On my Bookshelf: Part 1

As I'm getting ready for our workshop tonight, I wanted to share some books to get your creative juices going. Most of these I have read, a few I haven't, but have for specific creative reasons (which I will explain). I also wanted to share to show you that there are many books out there that people may not view as creative, but really almost any book can get "creative" juices going (either because you agree or disagree with what it's saying, giving you something to write about). I spent many times in college worshiping Jesus through reading textbooks about child psychology or boring early American literature, while getting my thoughts going.

These are a few of the books I'm choosing to take tonight. We are going to do a little "First we read, then we write" activity.
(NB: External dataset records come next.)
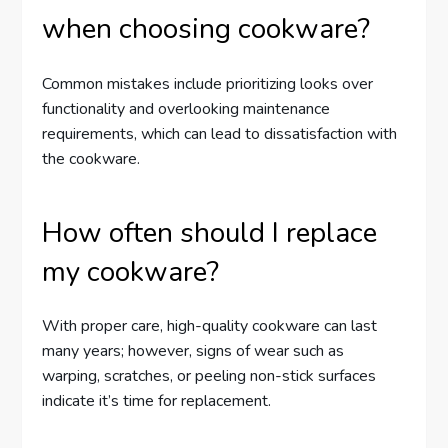
when choosing cookware?
Common mistakes include prioritizing looks over
functionality and overlooking maintenance
requirements, which can lead to dissatisfaction with
the cookware.
How often should I replace
my cookware?
With proper care, high-quality cookware can last
many years; however, signs of wear such as
warping, scratches, or peeling non-stick surfaces
indicate it’s time for replacement.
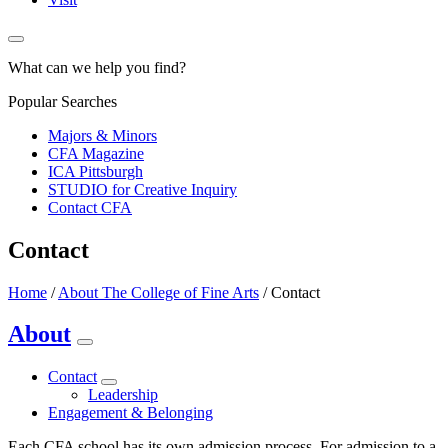
What can we help you find?
Popular Searches
Majors & Minors
CFA Magazine
ICA Pittsburgh
STUDIO for Creative Inquiry
Contact CFA
Contact
Home
/
About The College of Fine Arts
/
Contact
About
Contact
Leadership
Engagement & Belonging
Each CFA school has its own admission process. For admission to a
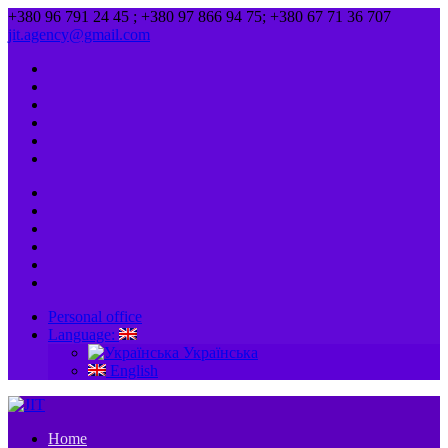
+380 96 791 24 45 ; +380 97 866 94 75; +380 67 71 36 707
jit.agency@gmail.com
Personal office
Language:
Українська
English
Home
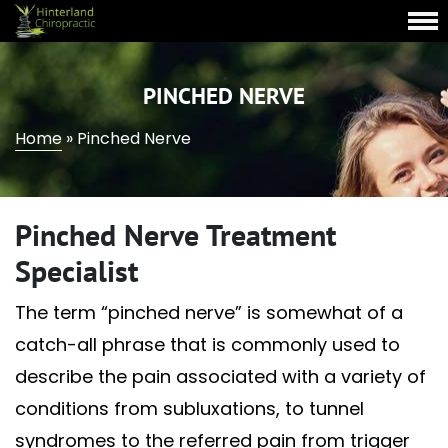
PINCHED NERVE
Home
»
Pinched Nerve
Pinched Nerve Treatment
Specialist
The term “pinched nerve” is somewhat of a
catch-all phrase that is commonly used to
describe the pain associated with a variety of
conditions from subluxations, to tunnel
syndromes to the referred pain from trigger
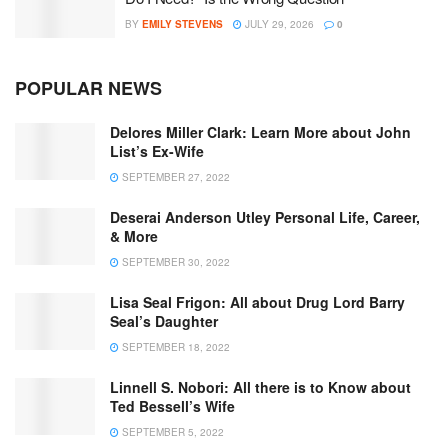
BY
EMILY STEVENS
JULY 29, 2026
0
POPULAR NEWS
Delores Miller Clark: Learn More about John
List’s Ex-Wife
SEPTEMBER 27, 2022
Deserai Anderson Utley Personal Life, Career,
& More
SEPTEMBER 30, 2022
Lisa Seal Frigon: All about Drug Lord Barry
Seal’s Daughter
SEPTEMBER 18, 2022
Linnell S. Nobori: All there is to Know about
Ted Bessell’s Wife
SEPTEMBER 5, 2022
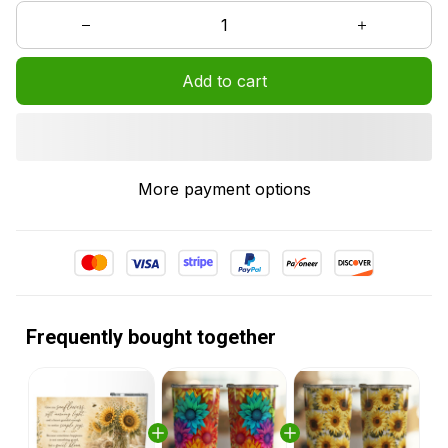
Add to cart
More payment options
Frequently bought together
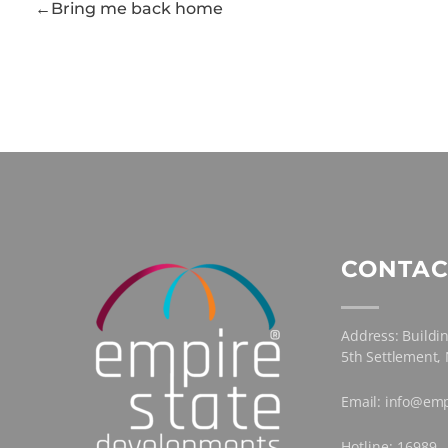
Bring me back home
CONTAC
Address: Buildin
5th Settlement,
Email: info@emp
Hotline: 16989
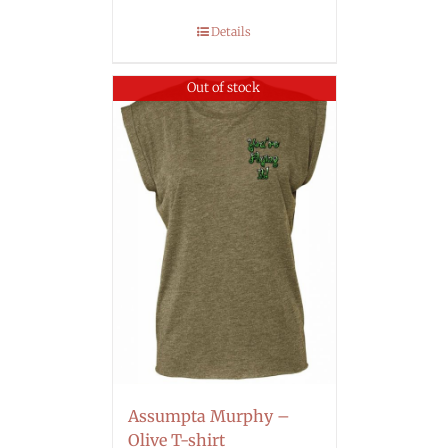
Details
Out of stock
Assumpta Murphy –
Olive T-shirt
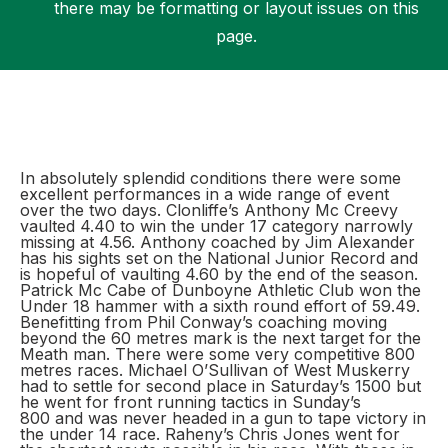
there may be formatting or layout issues on this
page.
Support
In absolutely splendid conditions there were some
excellent performances in a wide range of event
over the two days. Clonliffe’s Anthony Mc Creevy
vaulted 4.40 to win the under 17 category narrowly
missing at 4.56. Anthony coached by Jim Alexander
has his sights set on the National Junior Record and
is hopeful of vaulting 4.60 by the end of the season.
Patrick Mc Cabe of Dunboyne Athletic Club won the
Under 18 hammer with a sixth round effort of 59.49.
Benefitting from Phil Conway’s coaching moving
beyond the 60 metres mark is the next target for the
Meath man. There were some very competitive 800
metres races. Michael O’Sullivan of West Muskerry
had to settle for second place in Saturday’s 1500 but
he went for front running tactics in Sunday’s
800 and was never headed in a gun to tape victory in
the under 14 race. Raheny’s Chris Jones went for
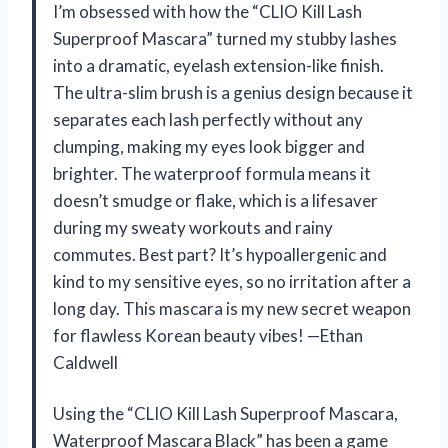
I’m obsessed with how the “CLIO Kill Lash
Superproof Mascara” turned my stubby lashes
into a dramatic, eyelash extension-like finish.
The ultra-slim brush is a genius design because it
separates each lash perfectly without any
clumping, making my eyes look bigger and
brighter. The waterproof formula means it
doesn’t smudge or flake, which is a lifesaver
during my sweaty workouts and rainy
commutes. Best part? It’s hypoallergenic and
kind to my sensitive eyes, so no irritation after a
long day. This mascara is my new secret weapon
for flawless Korean beauty vibes! —Ethan
Caldwell
Using the “CLIO Kill Lash Superproof Mascara,
Waterproof Mascara Black” has been a game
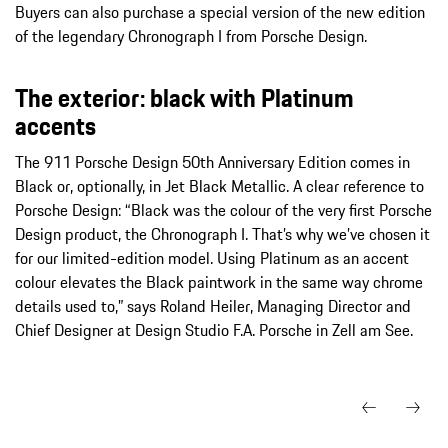
Buyers can also purchase a special version of the new edition
of the legendary Chronograph I from Porsche Design.
The exterior: black with Platinum
accents
The 911 Porsche Design 50th Anniversary Edition comes in
Black or, optionally, in Jet Black Metallic. A clear reference to
Porsche Design: “Black was the colour of the very first Porsche
Design product, the Chronograph I. That’s why we’ve chosen it
for our limited-edition model. Using Platinum as an accent
colour elevates the Black paintwork in the same way chrome
details used to,” says Roland Heiler, Managing Director and
Chief Designer at Design Studio F.A. Porsche in Zell am See.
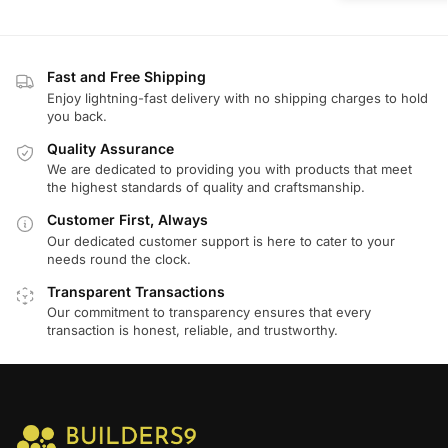
Fast and Free Shipping
Enjoy lightning-fast delivery with no shipping charges to hold
you back.
Quality Assurance
We are dedicated to providing you with products that meet
the highest standards of quality and craftsmanship.
Customer First, Always
Our dedicated customer support is here to cater to your
needs round the clock.
Transparent Transactions
Our commitment to transparency ensures that every
transaction is honest, reliable, and trustworthy.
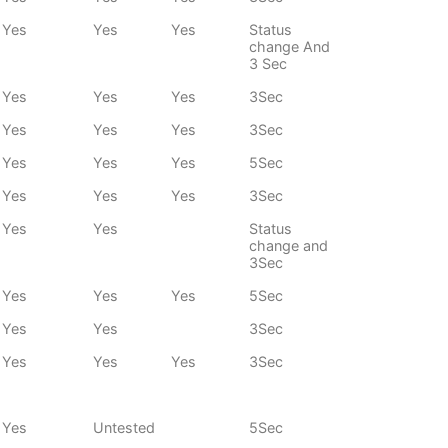
Yes
Yes
Yes
Status
change And
3 Sec
Yes
Yes
Yes
3Sec
Yes
Yes
Yes
3Sec
Yes
Yes
Yes
5Sec
Yes
Yes
Yes
3Sec
Yes
Yes
Status
change and
3Sec
Yes
Yes
Yes
5Sec
Yes
Yes
3Sec
Yes
Yes
Yes
3Sec
Yes
Untested
5Sec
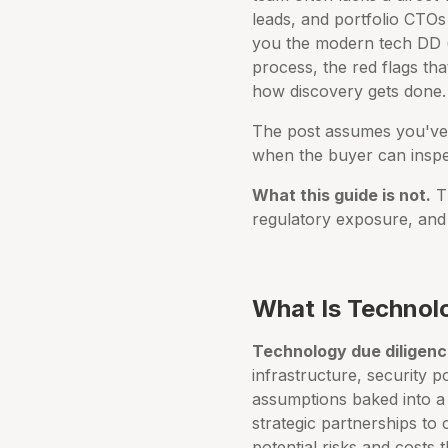
leads, and portfolio CTOs
you the modern tech DD (d
process, the red flags tha
how discovery gets done.
The post assumes you've 
when the buyer can inspec
What this guide is not.
Th
regulatory exposure, and 
What Is Technol
Technology due diligen
infrastructure, security p
assumptions baked into a 
strategic partnerships to 
potential risks and costs 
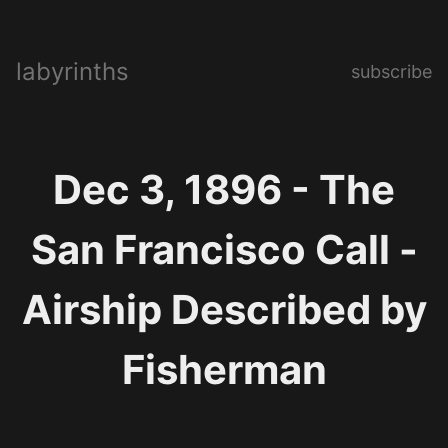
labyrinths
subscribe
Dec 3, 1896 - The
San Francisco Call -
Airship Described by
Fisherman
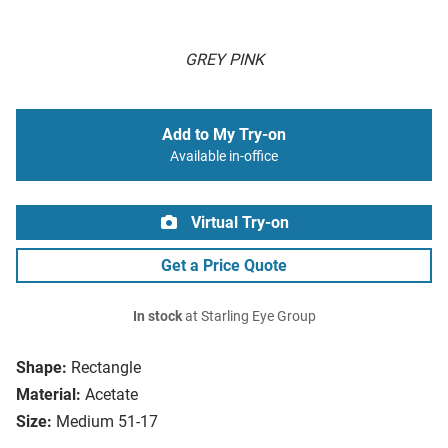
GREY PINK
Add to My Try-on
Available in-office
Virtual Try-on
Get a Price Quote
In stock
at Starling Eye Group
Shape:
Rectangle
Material:
Acetate
Size:
Medium 51-17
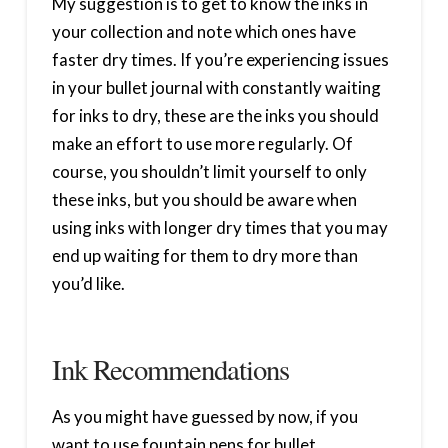
My suggestion is to get to know the inks in
your collection and note which ones have
faster dry times. If you’re experiencing issues
in your bullet journal with constantly waiting
for inks to dry, these are the inks you should
make an effort to use more regularly. Of
course, you shouldn’t limit yourself to only
these inks, but you should be aware when
using inks with longer dry times that you may
end up waiting for them to dry more than
you’d like.
Ink Recommendations
As you might have guessed by now, if you
want to use fountain pens for bullet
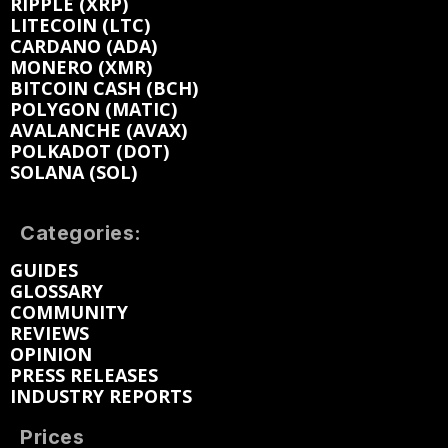
RIPPLE (XRP)
LITECOIN (LTC)
CARDANO (ADA)
MONERO (XMR)
BITCOIN CASH (BCH)
POLYGON (MATIC)
AVALANCHE (AVAX)
POLKADOT (DOT)
SOLANA (SOL)
Categories:
GUIDES
GLOSSARY
COMMUNITY
REVIEWS
OPINION
PRESS RELEASES
INDUSTRY REPORTS
Prices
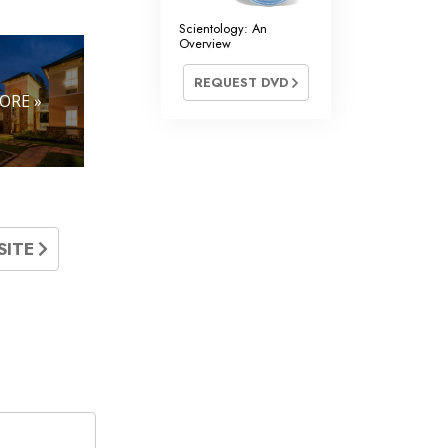
Scientology: An
Overview
REQUEST DVD
ORE »
SITE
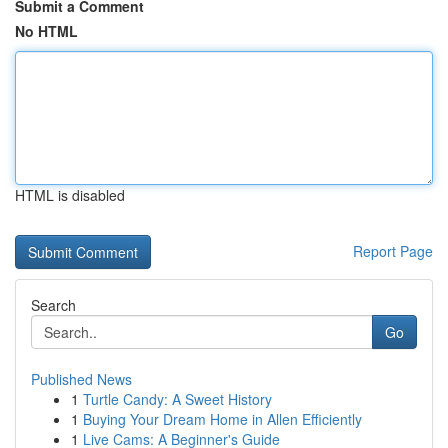
Submit a Comment
No HTML
HTML is disabled
Report Page
Search
Go
Published News
1
Turtle Candy: A Sweet History
1
Buying Your Dream Home in Allen Efficiently
1
Live Cams: A Beginner's Guide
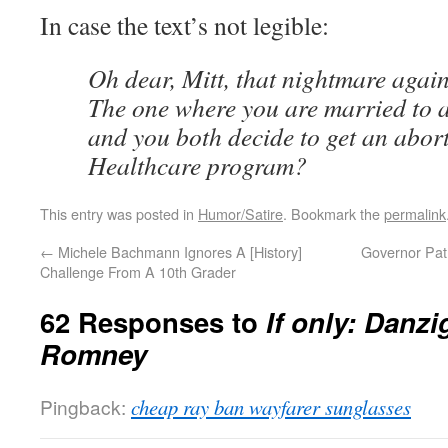
In case the text’s not legible:
Oh dear, Mitt, that nightmare agai
The one where you are married to 
and you both decide to get an abort
Healthcare program?
This entry was posted in
Humor/Satire
. Bookmark the
permalink
←
Michele Bachmann Ignores A [History]
Governor Patri
Challenge From A 10th Grader
62 Responses to
If only: Danz
Romney
Pingback:
cheap ray ban wayfarer sunglasses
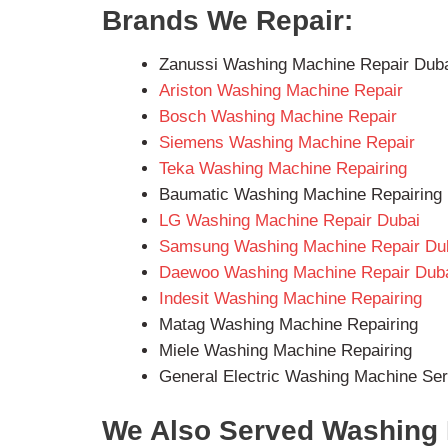
Brands We Repair:
Zanussi Washing Machine Repair Dub
Ariston Washing Machine Repair
Bosch Washing Machine Repair
Siemens Washing Machine Repair
Teka Washing Machine Repairing
Baumatic Washing Machine Repairing
LG Washing Machine Repair Dubai
Samsung Washing Machine Repair Du
Daewoo Washing Machine Repair Dub
Indesit Washing Machine Repairing
Matag Washing Machine Repairing
Miele Washing Machine Repairing
General Electric Washing Machine Ser
We Also Served Washing 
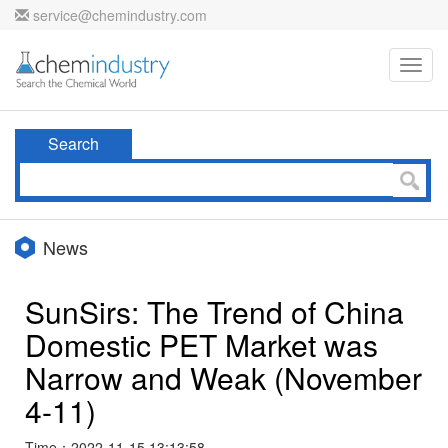
service@chemindustry.com
Toggl
navig
Search
News
SunSirs: The Trend of China
Domestic PET Market was
Narrow and Weak (November
4-11)
Time：2022-11-15 13:13:58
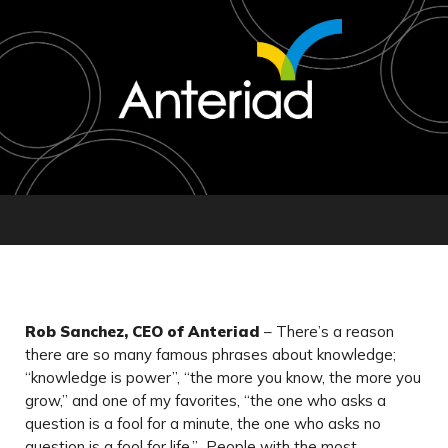
Rob Sanchez, CEO of Anteriad
– There’s a reason
there are so many famous phrases about knowledge;
“knowledge is power”, “the more you know, the more you
grow,” and one of my favorites, “the one who asks a
question is a fool for a minute, the one who asks no
question is a fool for life.” People with the most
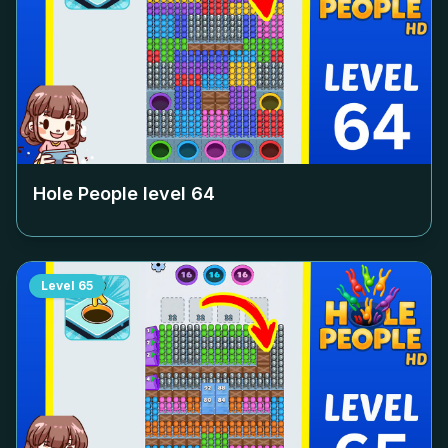
Hole People level
64
Level
65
We'll each pick a book and read through it for about 10 minutes, taking down any notes, creative thoughts, or ideas that are sparked while reading. Then we'll provide time to expand on one thought. First, they're picking a book to read, then they're writing about whatever the heck came to mind while writing. (Yes, this is totally a preview to any of you guys that are coming tonight!! ;) )

So, from top to bottom:

The Christian's Secrets of a Happy Life : This is one I haven't read. I have it because I often turn to my best friend's mom for suggestions on creative books when my creative well is dry. (She writes like me, only much more seriously at this point than I do! GO JEN!) This is one of the books she told me to grab over a year ago when I was in college and trying to figure out what my life as a Christian writer/artist of any kind looked like, and if that was even what God was calling me to. I plan on getting around to it eventually. I've also heard the title is much cheesier sounding than the book itself.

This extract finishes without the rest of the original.